Un des nouveaux membres de l’équipe était un professeur de l’université. Divorcé, vivant avec sa mère et sa fille, il avait accepté, faute de pouvoir s’exprimer de manière libre dans une Tchétchénie où ne régnaient que des vérités portées par des canons ou des fusils, de devenir traducteur chez les humanitaires. Il ne les aimait pas, les dédaignait même pour leur manière de laisser croire que le monde n’avait qu’une issue, celle d’adopter les manières occidentales, mais ils lui permettaient de subvenir aux besoins de sa vieille mère et de sa fille, que son épouse lui avait laissée en le quittant. Le seul humanitaire qui trouvait grâce à ses yeux était le jeune, car il était d’un peuple qu’un vieux livre en russe, enfoui dans son armoire, qualifiait d’opprimé… les bretons.
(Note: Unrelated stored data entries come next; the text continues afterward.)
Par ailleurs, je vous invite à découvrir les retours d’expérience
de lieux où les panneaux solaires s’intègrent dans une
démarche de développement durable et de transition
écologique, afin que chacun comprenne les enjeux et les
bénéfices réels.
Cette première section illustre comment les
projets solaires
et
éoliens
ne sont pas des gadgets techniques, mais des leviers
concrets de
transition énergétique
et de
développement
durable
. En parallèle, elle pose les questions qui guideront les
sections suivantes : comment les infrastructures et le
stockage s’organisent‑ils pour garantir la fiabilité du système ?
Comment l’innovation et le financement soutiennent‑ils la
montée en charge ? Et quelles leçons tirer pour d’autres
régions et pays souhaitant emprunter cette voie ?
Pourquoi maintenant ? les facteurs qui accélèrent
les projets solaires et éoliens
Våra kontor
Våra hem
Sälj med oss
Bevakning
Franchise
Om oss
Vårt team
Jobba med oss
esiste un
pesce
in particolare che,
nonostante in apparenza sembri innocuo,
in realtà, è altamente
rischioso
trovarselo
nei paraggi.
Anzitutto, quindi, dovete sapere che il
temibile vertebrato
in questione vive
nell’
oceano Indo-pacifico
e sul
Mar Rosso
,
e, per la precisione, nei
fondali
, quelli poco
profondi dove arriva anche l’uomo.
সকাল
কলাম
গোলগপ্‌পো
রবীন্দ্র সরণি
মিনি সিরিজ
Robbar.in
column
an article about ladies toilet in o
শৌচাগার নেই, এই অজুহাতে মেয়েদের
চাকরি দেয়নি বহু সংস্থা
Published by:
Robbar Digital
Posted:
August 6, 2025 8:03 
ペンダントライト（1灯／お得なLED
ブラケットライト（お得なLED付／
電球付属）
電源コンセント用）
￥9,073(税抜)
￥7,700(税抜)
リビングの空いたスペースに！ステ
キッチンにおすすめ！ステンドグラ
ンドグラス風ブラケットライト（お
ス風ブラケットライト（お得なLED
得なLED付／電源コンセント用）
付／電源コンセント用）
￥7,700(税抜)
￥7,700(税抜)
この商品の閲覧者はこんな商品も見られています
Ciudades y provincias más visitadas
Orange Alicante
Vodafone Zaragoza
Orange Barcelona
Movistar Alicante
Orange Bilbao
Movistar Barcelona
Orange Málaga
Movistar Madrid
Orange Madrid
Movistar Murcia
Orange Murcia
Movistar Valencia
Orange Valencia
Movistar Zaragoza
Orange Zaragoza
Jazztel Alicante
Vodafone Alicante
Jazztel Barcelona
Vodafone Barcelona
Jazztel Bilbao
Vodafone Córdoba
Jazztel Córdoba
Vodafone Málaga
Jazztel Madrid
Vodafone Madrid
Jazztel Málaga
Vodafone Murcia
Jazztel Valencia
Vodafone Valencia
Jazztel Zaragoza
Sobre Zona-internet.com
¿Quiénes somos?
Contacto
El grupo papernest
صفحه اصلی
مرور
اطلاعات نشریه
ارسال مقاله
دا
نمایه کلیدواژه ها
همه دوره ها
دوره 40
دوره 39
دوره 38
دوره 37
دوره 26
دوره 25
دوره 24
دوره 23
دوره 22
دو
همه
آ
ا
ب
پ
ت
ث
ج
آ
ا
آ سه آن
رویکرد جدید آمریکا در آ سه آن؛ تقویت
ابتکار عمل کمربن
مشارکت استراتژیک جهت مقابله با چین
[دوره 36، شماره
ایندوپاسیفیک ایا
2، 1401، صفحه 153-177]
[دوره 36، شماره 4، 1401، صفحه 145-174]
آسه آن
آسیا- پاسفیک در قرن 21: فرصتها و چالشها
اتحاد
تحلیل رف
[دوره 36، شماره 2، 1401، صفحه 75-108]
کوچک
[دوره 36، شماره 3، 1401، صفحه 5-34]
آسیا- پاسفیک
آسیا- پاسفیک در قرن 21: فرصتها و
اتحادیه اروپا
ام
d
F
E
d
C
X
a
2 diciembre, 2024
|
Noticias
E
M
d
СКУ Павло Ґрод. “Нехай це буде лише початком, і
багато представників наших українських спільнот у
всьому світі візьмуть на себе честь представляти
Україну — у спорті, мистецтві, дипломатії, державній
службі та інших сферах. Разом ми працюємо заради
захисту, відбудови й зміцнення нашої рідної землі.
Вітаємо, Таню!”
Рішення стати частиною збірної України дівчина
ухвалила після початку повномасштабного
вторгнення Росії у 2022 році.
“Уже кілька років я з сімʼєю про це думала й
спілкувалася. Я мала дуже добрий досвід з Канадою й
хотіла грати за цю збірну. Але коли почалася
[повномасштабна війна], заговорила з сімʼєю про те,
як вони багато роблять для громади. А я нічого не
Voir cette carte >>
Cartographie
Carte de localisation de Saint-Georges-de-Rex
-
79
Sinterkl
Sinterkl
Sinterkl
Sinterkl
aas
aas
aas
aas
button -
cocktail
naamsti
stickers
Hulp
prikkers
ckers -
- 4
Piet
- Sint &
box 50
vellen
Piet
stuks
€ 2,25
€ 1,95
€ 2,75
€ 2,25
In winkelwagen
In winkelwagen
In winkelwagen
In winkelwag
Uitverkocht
Un jour, plusieurs hommes en civil, un vieux et des hommes d’âge mur, étaient venus le voir, lui avaient demandé de contacter le jeune. Une rencontre avait été organisée dans un immeuble d’une des zones assez épargnées de la capitale insurgée. Le jeune avait été conduit dans un appartement qui sentait le renfermé, les vitres calfeutrées ne pouvaient sans doute plus s’ouvrir. Assis dans un canapé en simili cuir, devant une table basse en verre couverte d’une toile cirée à fleurs, entourés d’hommes parlant doucement comme s’ils allaient enterrer un mort, il attendit longtemps qu’on s’adresse à lui.

Le plus vieux d’entre eux, qui portait un chapeau circulaire en laine, couvre-chef traditionnel des tchétchènes, déposa doucement plusieurs photos l’une après l’autre, entre les verres de thé.  Chaque nouvelle photo générait un murmure dans l’assistance.
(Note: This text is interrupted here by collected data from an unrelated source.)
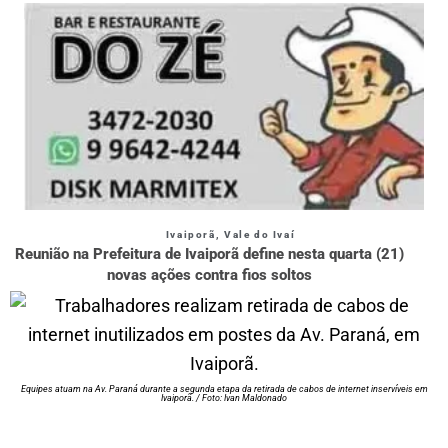
Ivaiporã
,
Vale do Ivaí
Reunião na Prefeitura de Ivaiporã define nesta quarta (21)
novas ações contra fios soltos
Equipes atuam na Av. Paraná durante a segunda etapa da retirada de cabos de internet inservíveis em
Ivaiporã. / Foto: Ivan Maldonado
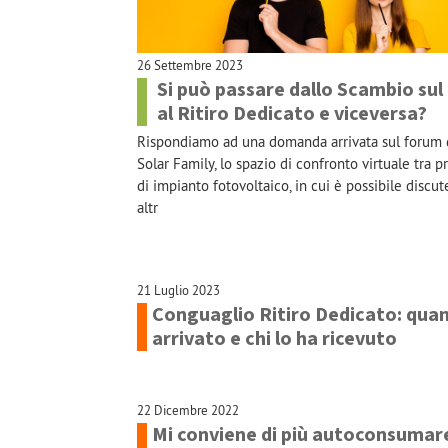
26 Settembre 2023
Si può passare dallo Scambio sul
al Ritiro Dedicato e viceversa?
Rispondiamo ad una domanda arrivata sul forum 
Solar Family, lo spazio di confronto virtuale tra p
di impianto fotovoltaico, in cui è possibile discu
altr
21 Luglio 2023
Conguaglio Ritiro Dedicato: qua
arrivato e chi lo ha ricevuto
22 Dicembre 2022
Mi conviene di più autoconsumar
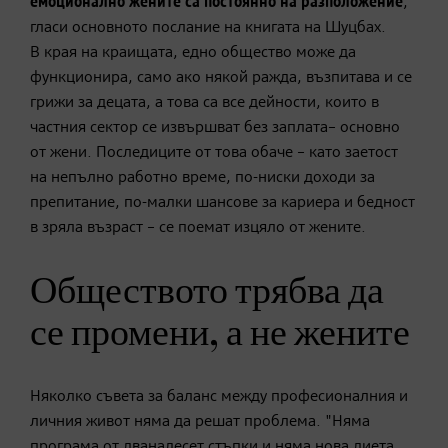
емоционално жените са постоянно на разположение
,
гласи основното послание на книгата на Шуцбах.
В края на краищата, едно общество може да
функционира, само ако някой ражда, възпитава и се
грижи за децата, а това са все дейности, които в
частния сектор се извършват без заплата– основно
от жени. Последиците от това обаче – като заетост
на непълно работно време, по-ниски доходи за
препитание, по-малки шансове за кариера и бедност
в зряла възраст – се поемат изцяло от жените.
Обществото трябва да
се промени, а не жените
Няколко съвета за баланс между професионалния и
личния живот няма да решат проблема. "Няма
програма от дванадесет стъпки и няма нова диета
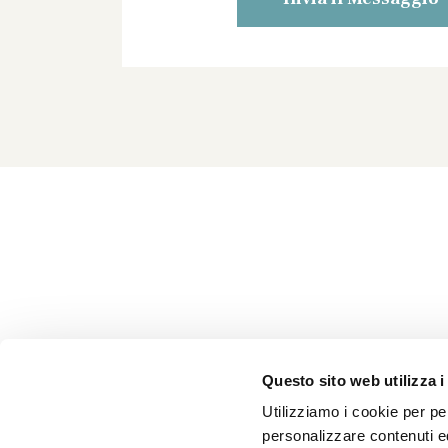
Questo sito web utilizza i
Utilizziamo i cookie per per
personalizzare contenuti ed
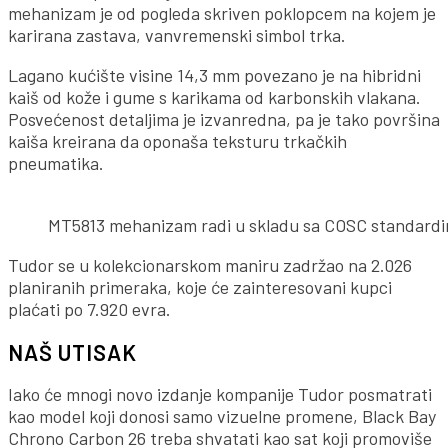
mehanizam je od pogleda skriven poklopcem na kojem je
karirana zastava, vanvremenski simbol trka.
Lagano kućište visine 14,3 mm povezano je na hibridni
kaiš od kože i gume s karikama od karbonskih vlakana.
Posvećenost detaljima je izvanredna, pa je tako površina
kaiša kreirana da oponaša teksturu trkačkih
pneumatika.
MT5813 mehanizam radi u skladu sa COSC standardim
Tudor se u kolekcionarskom maniru zadržao na 2.026
planiranih primeraka, koje će zainteresovani kupci
plaćati po 7.920 evra.
NAŠ UTISAK
Iako će mnogi novo izdanje kompanije Tudor posmatrati
kao model koji donosi samo vizuelne promene, Black Bay
Chrono Carbon 26 treba shvatati kao sat koji promoviše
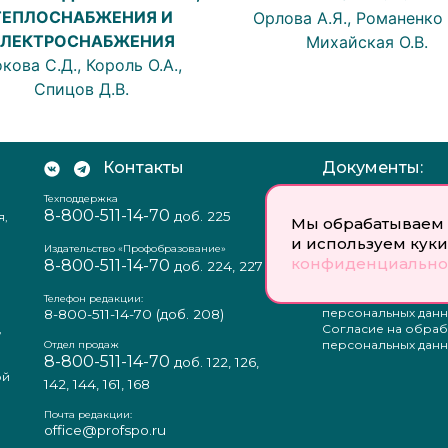
ТЕПЛОСНАБЖЕНИЯ И
Орлова А.Я., Романенко Б
ЭЛЕКТРОСНАБЖЕНИЯ
Михайская О.В.
кова С.Д., Король О.А.,
Спицов Д.В.
Контакты
Документы:
Техподдержка
Отзыв согласия на
8-800-511-14-70
доб. 225
я,
персональных данн
Мы обрабатываем 
Пользовательское
и используем куки
соглашение
Издательство «Профобразование»
конфиденциально
8-800-511-14-70
Политика
доб. 224, 227
конфиденциальнос
Положение о защи
Телефон редакции:
персональных данн
8-800-511-14-70
(доб. 208)
,
Согласие на обраб
а
персональных данн
Отдел продаж
8-800-511-14-70
доб. 122, 126,
ой
142, 144, 161, 168
Почта редакции:
office@profspo.ru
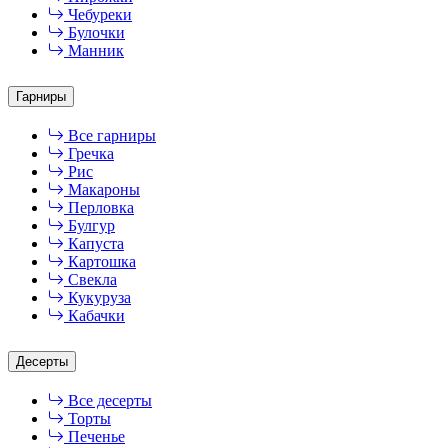
Чебуреки
Булочки
Манник
Гарниры
Все гарниры
Гречка
Рис
Макароны
Перловка
Булгур
Капуста
Картошка
Свекла
Кукуруза
Кабачки
Десерты
Все десерты
Торты
Печенье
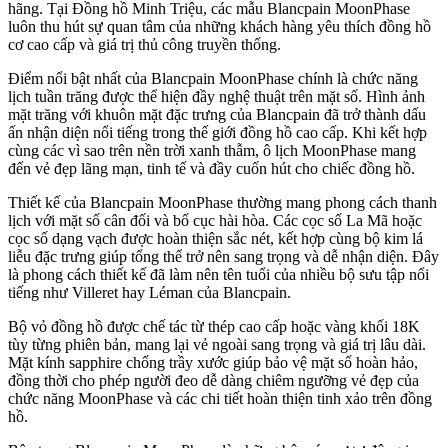
hãng. Tại Đồng hồ Minh Triệu, các mẫu Blancpain MoonPhase
luôn thu hút sự quan tâm của những khách hàng yêu thích đồng hồ
cơ cao cấp và giá trị thủ công truyền thống.
Điểm nổi bật nhất của Blancpain MoonPhase chính là chức năng
lịch tuần trăng được thể hiện đầy nghệ thuật trên mặt số. Hình ảnh
mặt trăng với khuôn mặt đặc trưng của Blancpain đã trở thành dấu
ấn nhận diện nổi tiếng trong thế giới đồng hồ cao cấp. Khi kết hợp
cùng các vì sao trên nền trời xanh thẫm, ô lịch MoonPhase mang
đến vẻ đẹp lãng mạn, tinh tế và đầy cuốn hút cho chiếc đồng hồ.
Thiết kế của Blancpain MoonPhase thường mang phong cách thanh
lịch với mặt số cân đối và bố cục hài hòa. Các cọc số La Mã hoặc
cọc số dạng vạch được hoàn thiện sắc nét, kết hợp cùng bộ kim lá
liễu đặc trưng giúp tổng thể trở nên sang trọng và dễ nhận diện. Đây
là phong cách thiết kế đã làm nên tên tuổi của nhiều bộ sưu tập nổi
tiếng như Villeret hay Léman của Blancpain.
Bộ vỏ đồng hồ được chế tác từ thép cao cấp hoặc vàng khối 18K
tùy từng phiên bản, mang lại vẻ ngoài sang trọng và giá trị lâu dài.
Mặt kính sapphire chống trầy xước giúp bảo vệ mặt số hoàn hảo,
đồng thời cho phép người đeo dễ dàng chiêm ngưỡng vẻ đẹp của
chức năng MoonPhase và các chi tiết hoàn thiện tinh xảo trên đồng
hồ.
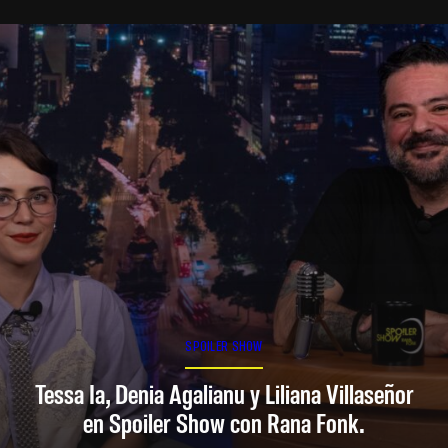
SPOILER SHOW
Tessa Ia, Denia Agalianu y Liliana Villaseñor
en Spoiler Show con Rana Fonk.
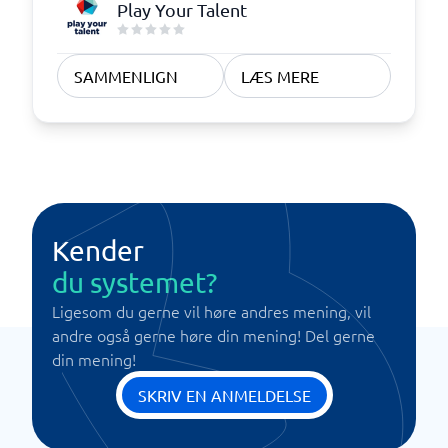
Play Your Talent
SAMMENLIGN
LÆS MERE
Kender
du systemet?
Ligesom du gerne vil høre andres mening, vil
andre også gerne høre din mening! Del gerne
din mening!
SKRIV EN ANMELDELSE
Sur les clichés, des hommes allongés, pour certains à peine reconnaissables, gisaient morts sur le goudron. Le jeune fut invité d’un signe de la tête à les reconnaitre. Gêné par la  nature des photos, il hésita, demanda des explications. Le vieux le rassura d’une voix calme, plus soufflée que parlée :

‘Ces hommes ne sont pas des vrais combattants, ce sont des voleurs. Quand ils vous ont agressés, ils avaient déjà l’habitude de tels méfaits. Mais ils ont attaqué, par erreur, la voiture de notre clan, et une vieille femme est morte d’une crise cardiaque pendant leur assaut. Nous avons fait charger un camion, rempli discrètement  d’hommes armés, qui a fait la navette pendant quelques jours entre Grozny et Malgobek. Le troisième jour, les hommes qui sont couchés là, ont bloqué le camion au même endroit que vous. Nos hommes les ont pris par surprise et les ont tous tués’.

Le jeune regarda les photos une par une. L’état des photos autant que des corps ne lui permit pas un diagnostic complet, mais il reconnut l’homme au bazooka. Son visage était intact, ses jambes seules paraissaient avoir été touchées. Le cadavre du chef de bande dépassait les autres d’une tête. Il chercha encore, approcha toutes les photos de son visage pour mieux les voir, mais il ne trouva pas le blond au sourire. Son visage s’éclaira, il souriait. Le vieux le regarda d’un air étonné.